Instructions for the task
Would you print the records below from the first line through the line containing "enhance user experience", skipping the pictures?

Information supplied

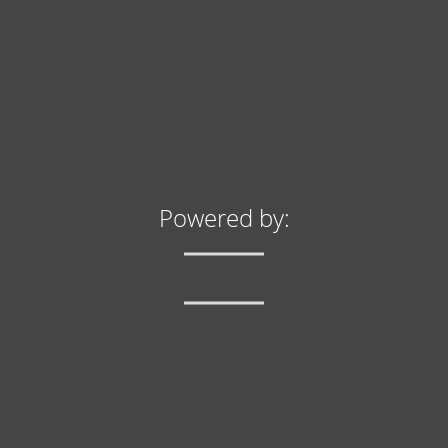
info@yourdomain.com
About us
Lorem ipsum dolor sit amet, consectetuer adipiscing
elit.
Aenean commodo ligula eget dolor. Aenean massa.
Cum sociis natoque penatibus et magnis dis
parturient montes, nascetur ridiculus mus. Donec
Powered by:
quam felis, ultricies nec.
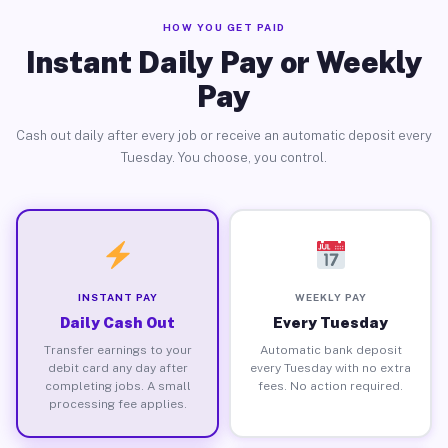
HOW YOU GET PAID
Instant Daily Pay or Weekly
Pay
Cash out daily after every job or receive an automatic deposit every
Tuesday. You choose, you control.
INSTANT PAY
WEEKLY PAY
Daily Cash Out
Every Tuesday
Transfer earnings to your
Automatic bank deposit
debit card any day after
every Tuesday with no extra
completing jobs. A small
fees. No action required.
processing fee applies.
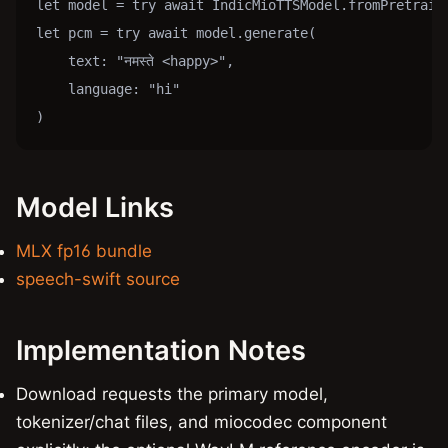
let model = try await IndicMioTTSModel.fromPretraine
let pcm = try await model.generate(

    text: "नमस्ते <happy>",

    language: "hi"

)
Model Links
MLX fp16 bundle
speech-swift source
Implementation Notes
Download requests the primary model,
tokenizer/chat files, and miocodec component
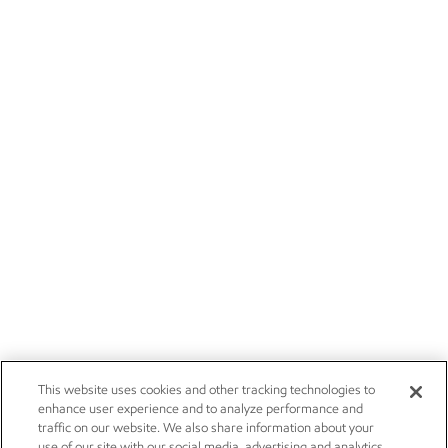
This website uses cookies and other tracking technologies to
enhance user experience and to analyze performance and
traffic on our website. We also share information about your
use of our site with our social media, advertising and analytics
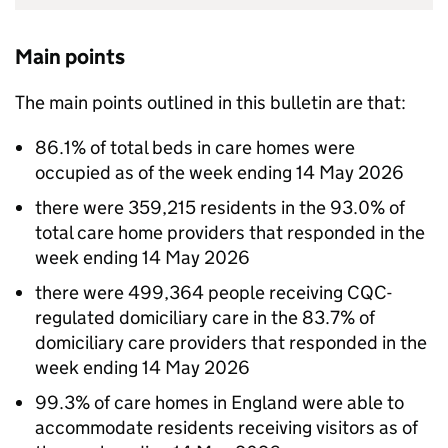
Main points
The main points outlined in this bulletin are that:
86.1% of total beds in care homes were
occupied as of the week ending 14 May 2026
there were 359,215 residents in the 93.0% of
total care home providers that responded in the
week ending 14 May 2026
there were 499,364 people receiving
CQC
-
regulated domiciliary care in the 83.7% of
domiciliary care providers that responded in the
week ending 14 May 2026
99.3% of care homes in England were able to
accommodate residents receiving visitors as of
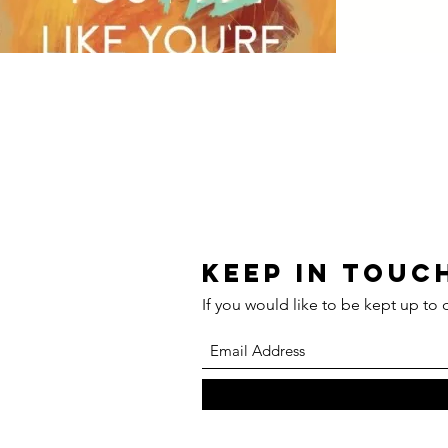
Keep in touch
If you would like to be kept up to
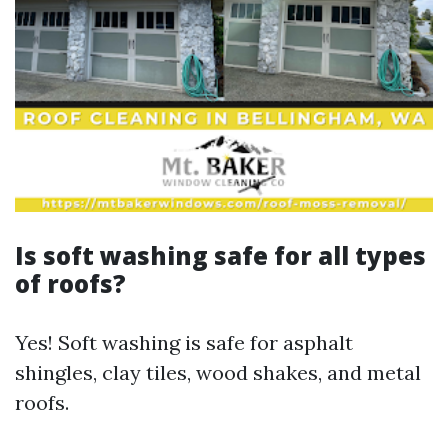
Is soft washing safe for all types
of roofs?
Yes! Soft washing is safe for asphalt
shingles, clay tiles, wood shakes, and metal
roofs.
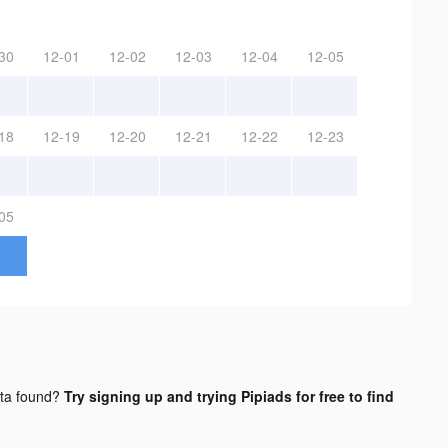
30
12-01
12-02
12-03
12-04
12-05
18
12-19
12-20
12-21
12-22
12-23
05
ta found?
Try signing up and trying Pipiads for free to find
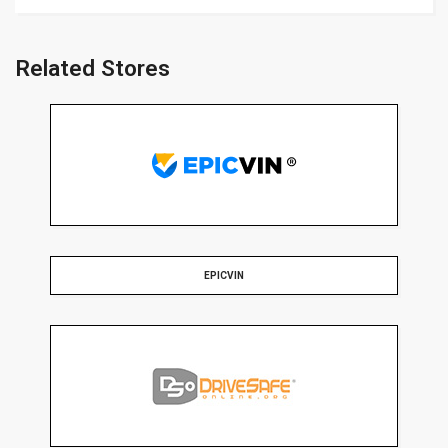
Related Stores
EPICVIN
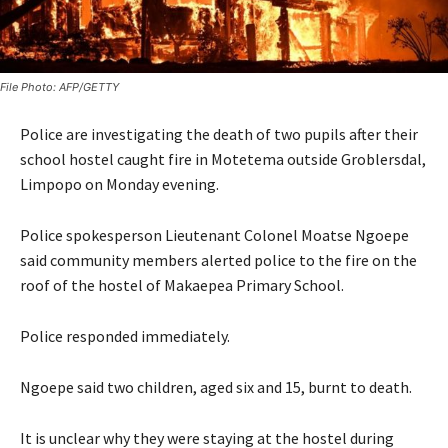
File Photo: AFP/GETTY
Police are investigating the death of two pupils after their
school hostel caught fire in Motetema outside Groblersdal,
Limpopo on Monday evening.
Police spokesperson Lieutenant Colonel Moatse Ngoepe
said community members alerted police to the fire on the
roof of the hostel of Makaepea Primary School.
Police responded immediately.
Ngoepe said two children, aged six and 15, burnt to death.
It is unclear why they were staying at the hostel during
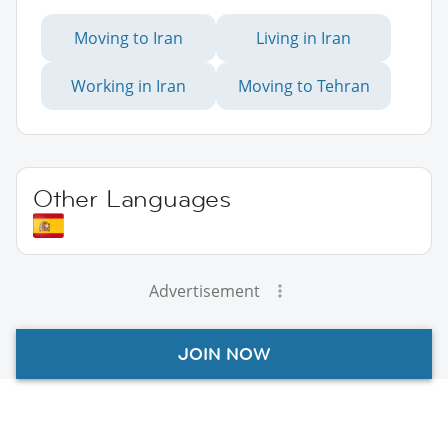
Moving to Iran
Living in Iran
Working in Iran
Moving to Tehran
Other Languages
Advertisement
JOIN NOW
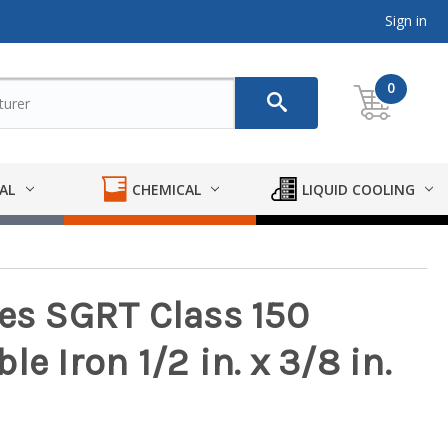
Sign in
0
AL
CHEMICAL
LIQUID COOLING
ies SGRT Class 150
e Iron 1/2 in. x 3/8 in.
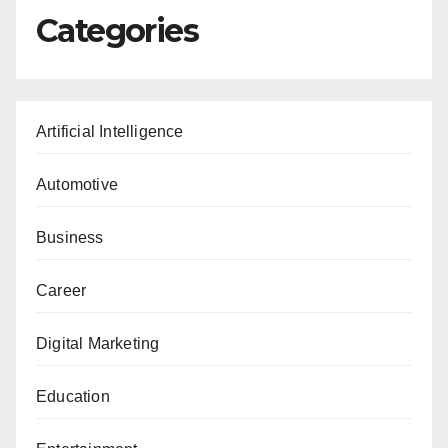
Categories
Artificial Intelligence
Automotive
Business
Career
Digital Marketing
Education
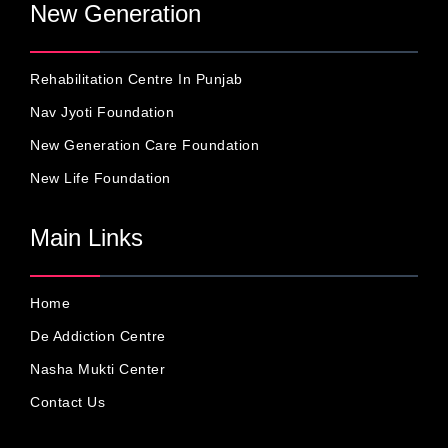
New Generation
Rehabilitation Centre In Punjab
Nav Jyoti Foundation
New Generation Care Foundation
New Life Foundation
Main Links
Home
De Addiction Centre
Nasha Mukti Center
Contact Us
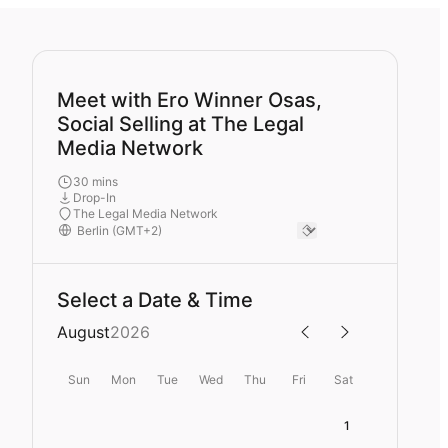
Meet with Ero Winner Osas,
Social Selling at The Legal
Media Network
30 mins
Drop-In
The Legal Media Network
Select a Date & Time
August
2026
Sun
Mon
Tue
Wed
Thu
Fri
Sat
1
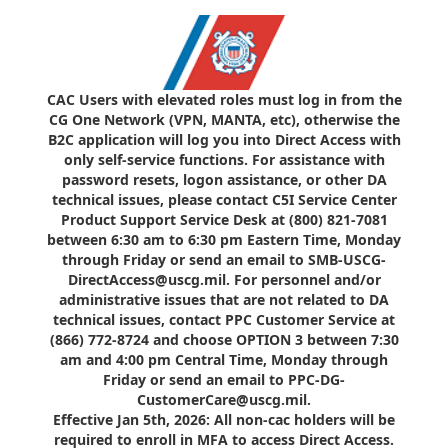
CAC Users with elevated roles must log in from the
CG One Network (VPN, MANTA, etc), otherwise the
B2C application will log you into Direct Access with
only self-service functions. For assistance with
password resets, logon assistance, or other DA
technical issues, please contact C5I Service Center
Product Support Service Desk at (800) 821-7081
between 6:30 am to 6:30 pm Eastern Time, Monday
through Friday or send an email to SMB-USCG-
DirectAccess@uscg.mil. For personnel and/or
administrative issues that are not related to DA
technical issues, contact PPC Customer Service at
(866) 772-8724 and choose OPTION 3 between 7:30
am and 4:00 pm Central Time, Monday through
Friday or send an email to PPC-DG-
CustomerCare@uscg.mil.
Effective Jan 5th, 2026: All non-cac holders will be
required to enroll in MFA to access Direct Access.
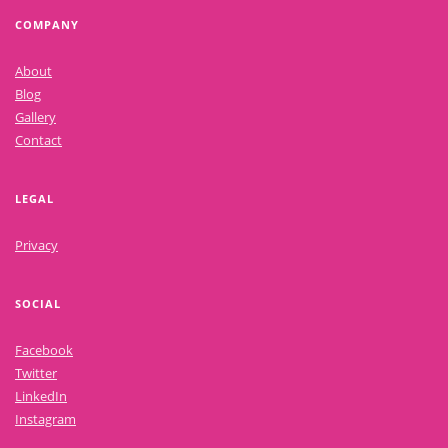
COMPANY
About
Blog
Gallery
Contact
LEGAL
Privacy
SOCIAL
Facebook
Twitter
LinkedIn
Instagram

Task result
info@yourdomain.com
About us
Lorem ipsum dolor sit amet, consectetuer adipiscing
elit.
Aenean commodo ligula eget dolor. Aenean massa.
Cum sociis natoque penatibus et magnis dis
parturient montes, nascetur ridiculus mus. Donec
Powered by:
quam felis, ultricies nec.
HOW YOU GET PAID
Instant Daily Pay or Weekly
Pay
Cash out daily after every job or receive an automatic deposit every
Tuesday. You choose, you control.
INSTANT PAY
WEEKLY PAY
Daily Cash Out
Every Tuesday
Transfer earnings to your
Automatic bank deposit
debit card any day after
every Tuesday with no extra
completing jobs. A small
fees. No action required.
processing fee applies.
let model = try await IndicMioTTSModel.fromPretraine
let pcm = try await model.generate(

    text: "नमस्ते <happy>",

    language: "hi"

)
Model Links
MLX fp16 bundle
speech-swift source
Implementation Notes
Download requests the primary model,
tokenizer/chat files, and miocodec component
This website uses cookies and other tracking technologies to
enhance user experience and to analyze performance and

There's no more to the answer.